Birth isn’t always awesome…

The article “Monstrous Births: Pushing back against empowerment in childbirth” is making the rounds, and some are taking exception to it. But here’s the deal- she’s not wrong. Birth isn’t always awesome.

Birth is always, on some level, a transformative event; because who you are when you begin, is not who you are after the baby is born. How that transformation manifests is different for everyone.

Birth can be empowering, transcendent, orgasmic, beautiful, sweet, calm, touching, tender, powerful, exhilarating. It can also be terrifying, harsh, confusing, overwhelming, rushed, frantic, chaotic, painful, messy, sorrowful, ‘monstrous’.

And, here’s the super-duper important part: Birth can be any of those things, in any combination, no matter where or how you give birth.

A cesarean birth could feel empowered and uplifted.
A home birth could feel confusing and painful.
A normal ‘natural’ birth could feel beautiful and overwhelmingly scary.
A high risk, intervention filled birth could feel transcendent and chaotic.

All of these are real and valid birth experiences.

We, as birth workers must remember that we are not in the birthing person’s head and body. What might seem empowering to us, may seem terrifying to someone else. What might seem limiting to us, might be uplifting to someone else.

When we promise (explicitly or subtly) emotional/spiritual experiences based on place or type of birth, we are literally making promises we can’t keep, because we can’t tell someone how they are going to react to the reality of their birth.

If we say “Birth is the most empowering experience of your life!” and they come out of birth feeling low and confused- what story will they begin to tell themselves? Will it be positive self messages, or will they be wondering where they ‘failed’?

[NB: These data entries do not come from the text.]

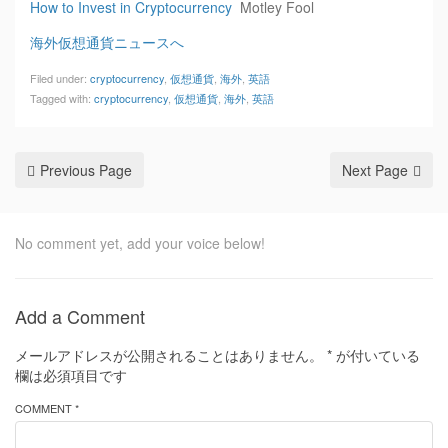
How to Invest in Cryptocurrency
Motley Fool
海外仮想通貨ニュースへ
Filed under:
cryptocurrency
,
仮想通貨
,
海外
,
英語
Tagged with:
cryptocurrency
,
仮想通貨
,
海外
,
英語
Previous Page
Next Page
No comment yet, add your voice below!
Add a Comment
メールアドレスが公開されることはありません。
*
が付いている
欄は必須項目です
COMMENT *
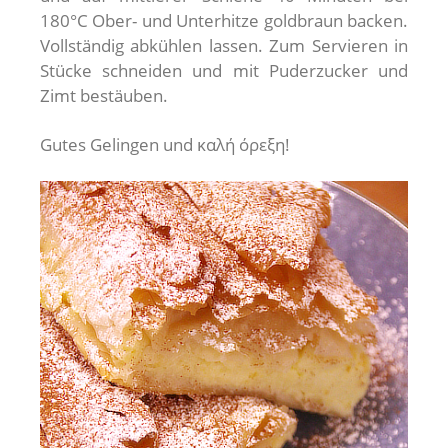
180°C Ober- und Unterhitze goldbraun backen.
Vollständig abkühlen lassen. Zum Servieren in
Stücke schneiden und mit Puderzucker und
Zimt bestäuben.
Gutes Gelingen und καλή όρεξη!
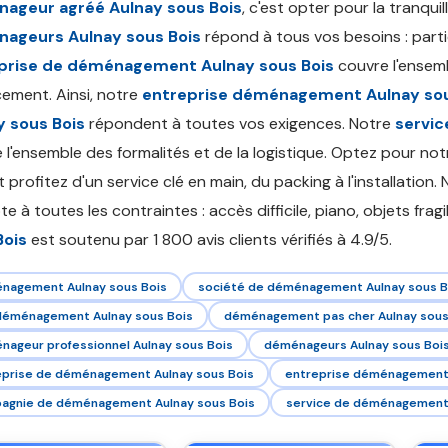
ageur agréé Aulnay sous Bois
, c'est opter pour la tranquil
ageurs Aulnay sous Bois
répond à tous vos besoins : partic
prise de déménagement Aulnay sous Bois
couvre l'ensemb
ement. Ainsi, notre
entreprise déménagement Aulnay sou
y sous Bois
répondent à toutes vos exigences. Notre
servi
 l'ensemble des formalités et de la logistique. Optez pour no
 profitez d'un service clé en main, du packing à l'installation.
e à toutes les contraintes : accès difficile, piano, objets fragi
Bois
est soutenu par 1 800 avis clients vérifiés à 4.9/5.
nagement Aulnay sous Bois
société de déménagement Aulnay sous B
 déménagement Aulnay sous Bois
déménagement pas cher Aulnay sous
ageur professionnel Aulnay sous Bois
déménageurs Aulnay sous Boi
eprise de déménagement Aulnay sous Bois
entreprise déménagement 
agnie de déménagement Aulnay sous Bois
service de déménagement 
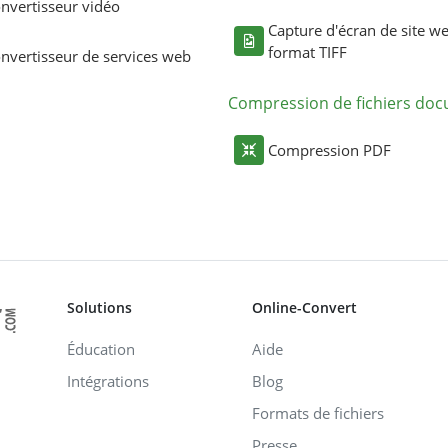
nvertisseur vidéo
Capture d'écran de site w
format TIFF
nvertisseur de services web
Compression de fichiers do
Compression PDF
Solutions
Online-Convert
Éducation
Aide
Intégrations
Blog
Formats de fichiers
Presse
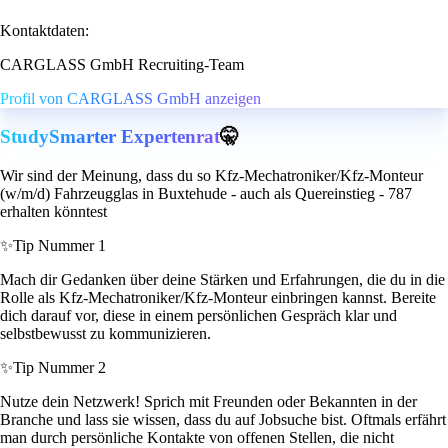
Kontaktdaten:
CARGLASS GmbH Recruiting-Team
Profil von CARGLASS GmbH anzeigen
StudySmarter Expertenrat
🤫
Wir sind der Meinung, dass du so Kfz-Mechatroniker/Kfz-Monteur
(w/m/d) Fahrzeugglas in Buxtehude - auch als Quereinstieg - 787
erhalten könntest
✨
Tip Nummer 1
Mach dir Gedanken über deine Stärken und Erfahrungen, die du in die
Rolle als Kfz-Mechatroniker/Kfz-Monteur einbringen kannst. Bereite
dich darauf vor, diese in einem persönlichen Gespräch klar und
selbstbewusst zu kommunizieren.
✨
Tip Nummer 2
Nutze dein Netzwerk! Sprich mit Freunden oder Bekannten in der
Branche und lass sie wissen, dass du auf Jobsuche bist. Oftmals erfährt
man durch persönliche Kontakte von offenen Stellen, die nicht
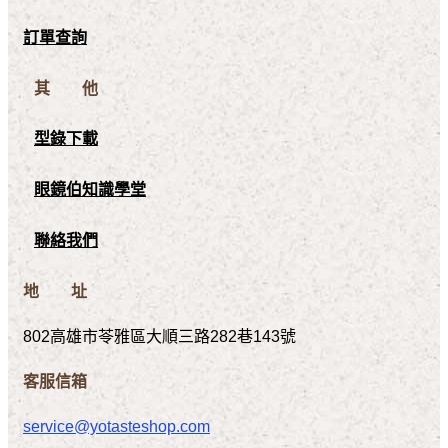
訂單查詢
其 他
型錄下載
眼鏡伯知識學堂
聯絡我們
地 址
802高雄市苓雅區大順三路282巷143號
客服信箱
service@yotasteshop.com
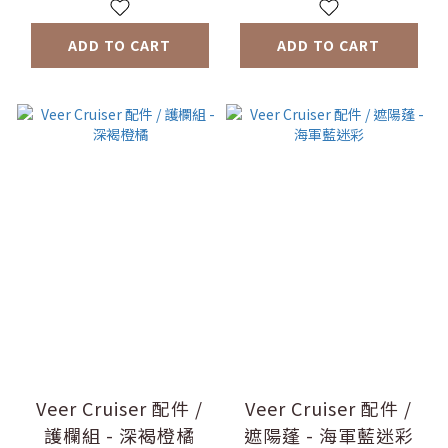
ADD TO CART
ADD TO CART
Veer Cruiser 配件 /
Veer Cruiser 配件 /
護欄組 - 深褐橙橘
遮陽蓬 - 海軍藍迷彩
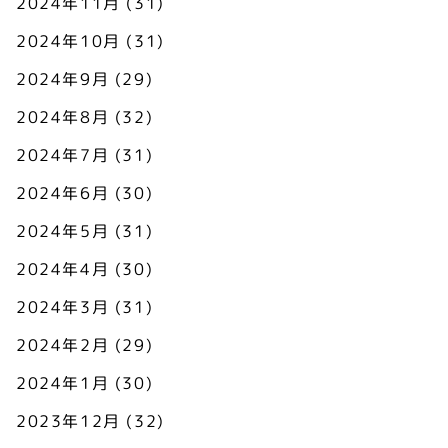
2024年11月
(31)
2024年10月
(31)
2024年9月
(29)
2024年8月
(32)
2024年7月
(31)
2024年6月
(30)
2024年5月
(31)
2024年4月
(30)
2024年3月
(31)
2024年2月
(29)
2024年1月
(30)
2023年12月
(32)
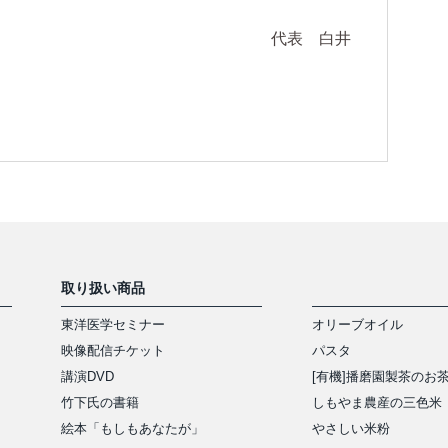
代表 白井
取り扱い商品
東洋医学セミナー
オリーブオイル
映像配信チケット
パスタ
講演DVD
[有機]播磨園製茶のお
竹下氏の書籍
しもやま農産の三色米
絵本「もしもあなたが」
やさしい米粉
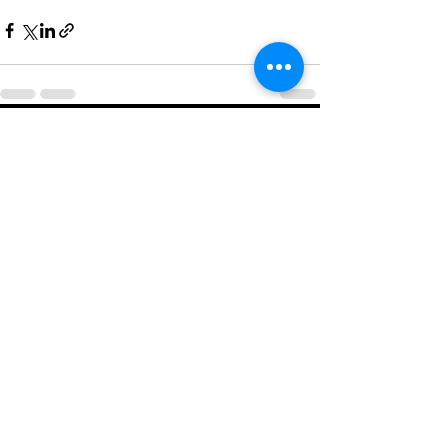
最新記事
すべて表示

When we (explicitly or subtly) assign positive emotions & images to one kind of birth and negative emotions & images to another kind of birth, we are assigning value to those births, and by extension the people who have them.  What message does that send to the person who has the ‘wrong’ kind of birth? What message does that send to the person who had a negative experience in a ‘good’ birth, or a positive one in a ‘bad’?

The bottom line is that we can’t predict or control which births are “empowering”, and which births aren’t, and we need to respect every person’s birth experience, even if it doesn’t mesh with our own beliefs or values.